- Name: Lance Naik LALA
- D.O.B: 20th April, 1876
- D.O.A: 21st January, 1916
- D.O.D: 23rd March, 1927
- Award: Victoria Cross
- Occupation at time of action: Lance Naik, 41st Dogras, 35th Brigade, 7th Meerut Division, Indian Army
Hanna, Mesopotamia 21 January 1916
21 January 1916
The First World War Mesopotamia 1915-1918
Advancing up the Tigris in the course of the first attempt to relieve General Townshend at Kutel- Amara, Lieutenant General Sir F J Aylmer VC had forced the Turks from their positions at Shaikh Sa-’ad on 8 January 1916 and at the Wadi on 13 January. To the west of the Wadi the next Turkish position on the Tigris was at Hanna. Here the Turks were well entrenched north of the river. Aylmer attacked on 21 January. The 41st Dogras were in the 35th Brigade, which advanced with the river on its left and 19th Brigade on its right. Unfortunately, the preliminary bombardment had made little impression on the Turkish barbed wire defences and the attackers were driven back with heavy casualties. Such was the cold that many of the wounded died of exposure. Of the men rescued by Lance Naik Lala, the Adjutant Lieutenant Lindop, later died of his wounds but Captain F L Nicholson, 37th Dogras, recovered. Captain J A Sinton VC, Indian Medical Service also distinguished himself in this action. Hanna was finally captured on 5 April 1916.

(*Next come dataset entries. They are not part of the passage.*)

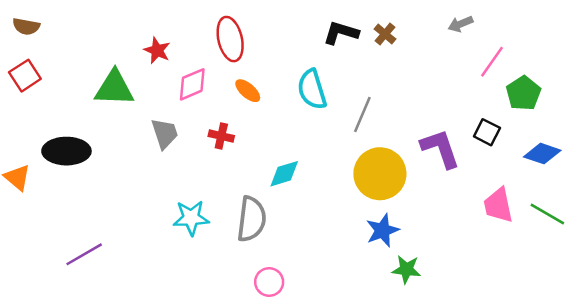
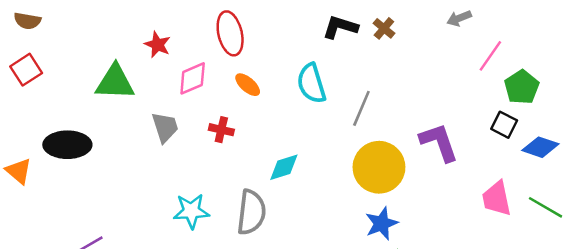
black square: (487, 132) -> (504, 125), moved

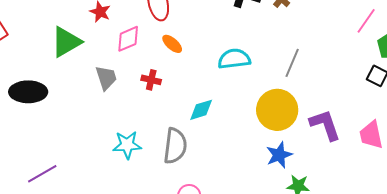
green triangle: (115, 82) -> (66, 42), turned -32
cyan semicircle: (311, 83) -> (234, 59), moved, turned 100
gray line: (361, 108) -> (292, 63), moved
purple L-shape: (439, 142) -> (325, 125), moved

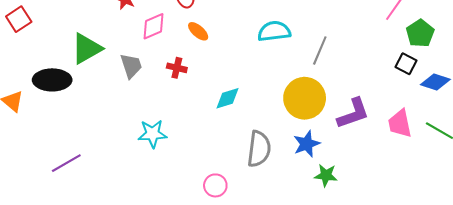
green triangle: (66, 42) -> (87, 49), moved
cyan semicircle: (234, 59) -> (274, 31), moved
purple L-shape: (325, 125) -> (353, 113), turned 90
gray semicircle: (175, 146) -> (259, 149), moved

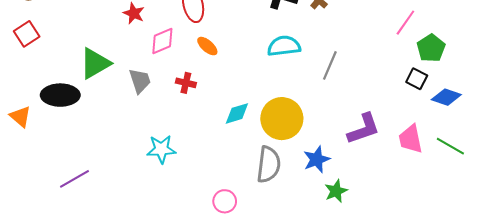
yellow circle: (305, 98) -> (282, 119), moved
green star: (326, 175) -> (336, 191), turned -30

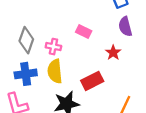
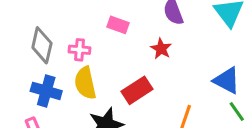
blue cross: (26, 74) -> (46, 91), turned 30

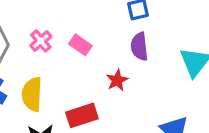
pink cross: (80, 50) -> (41, 41), moved, turned 30

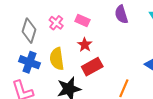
red star: (117, 80) -> (85, 45), moved

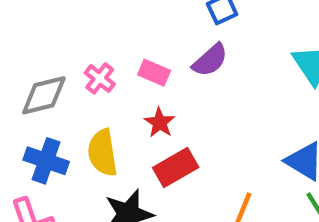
purple semicircle: (121, 14) -> (210, 60), moved, turned -114
gray diamond: (29, 31) -> (44, 95), turned 60

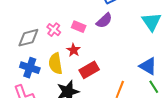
red star: (160, 123) -> (73, 50), moved

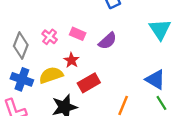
purple semicircle: (104, 21) -> (108, 41), moved
gray diamond: (28, 38) -> (21, 46), turned -55
yellow semicircle: (56, 64) -> (51, 75), turned 80

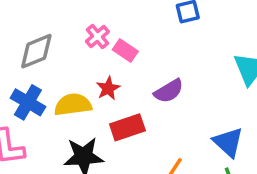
pink cross: (50, 37) -> (97, 36), moved
purple semicircle: (108, 41) -> (169, 91), moved
gray diamond: (21, 46) -> (36, 51), turned 35

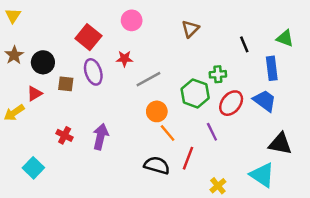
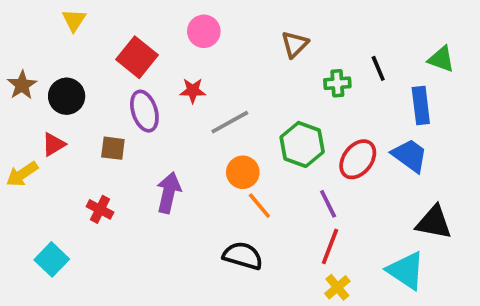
yellow triangle: (13, 16) -> (74, 20), moved
green cross: (218, 74) -> (337, 83), moved
brown square: (66, 84) -> (113, 148), moved
purple arrow: (100, 137) -> (169, 193), moved
red line: (188, 158) -> (330, 246), moved

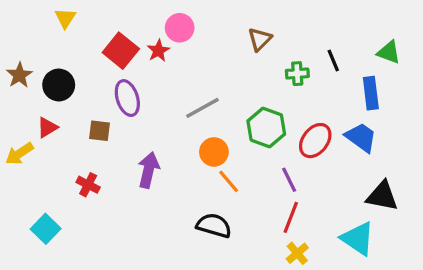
red star: (193, 91) -> (158, 51), moved, turned -30

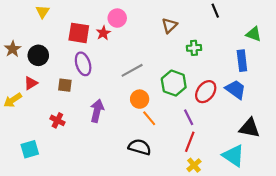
red square: (121, 51) -> (79, 33), turned -30
black line: (333, 60) -> (215, 11), moved
cyan square: (46, 229) -> (30, 149), turned 30

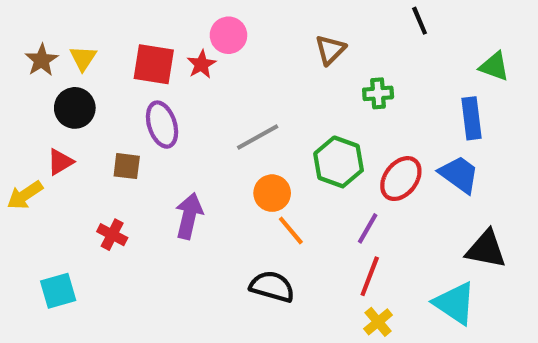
yellow triangle: (43, 12) -> (83, 58), moved
brown star: (13, 49) -> (42, 60), moved
purple line: (189, 117) -> (368, 228), turned 56

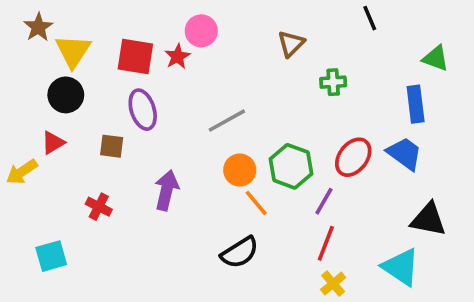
yellow triangle: (83, 58) -> (73, 51), size x1.5
brown star: (42, 60) -> (38, 27), moved
green hexagon: (339, 162) -> (291, 166), moved
black semicircle: (272, 287) -> (240, 252), turned 132

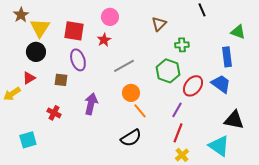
red star: (177, 57) -> (104, 40), moved
green hexagon: (291, 166) -> (168, 71), moved

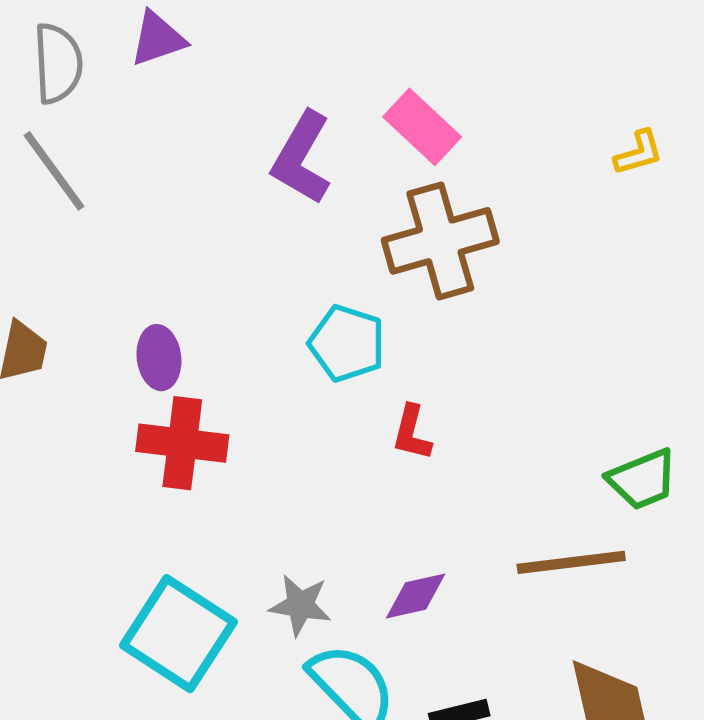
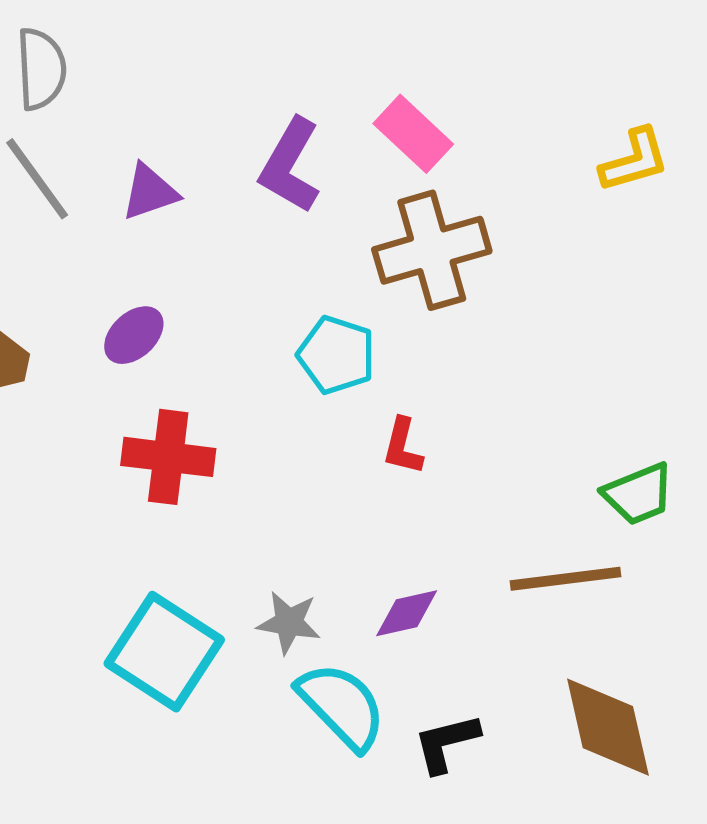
purple triangle: (158, 39) -> (150, 192), moved
yellow L-shape: (639, 153) -> (634, 160), size x1.4
purple ellipse: (159, 358) -> (134, 335), moved, turned 54

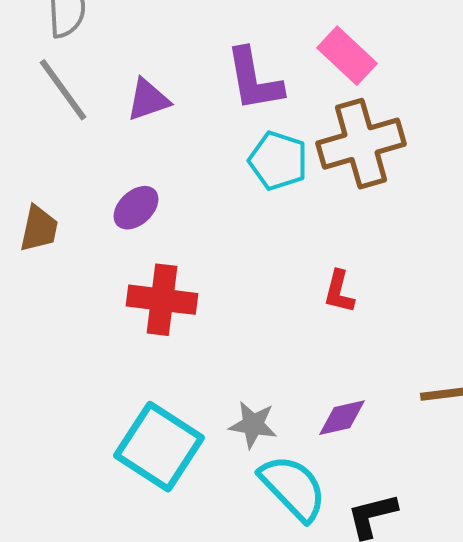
purple L-shape: (290, 166) -> (254, 80), turned -40
cyan pentagon: (336, 355) -> (278, 161), moved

Finding a British officer of another regiment lying close to the enemy, he dragged him into a temporary shelter, which he himself had made, and in which he had already bandaged four wounded men. After bandaging his wounds he heard calls from the Adjutant of his own regiment who was lying in the open severely wounded. The enemy were not more than one hundred yards distant, and it seemed certain death to go out in that direction, but Lance Naik Lala insisted on going out to his Adjutant, and offered to crawl back with him on his back at once. When this was not permitted, he stripped off his own clothing to keep the wounded officer warmer, and stayed with him till just before dark, when he returned to the shelter. After dark he carried the first wounded officer back to the main trenches, and then, returning with a stretcher, carried back his Adjutant. He set a magnificent example of courage and devotion to his officers.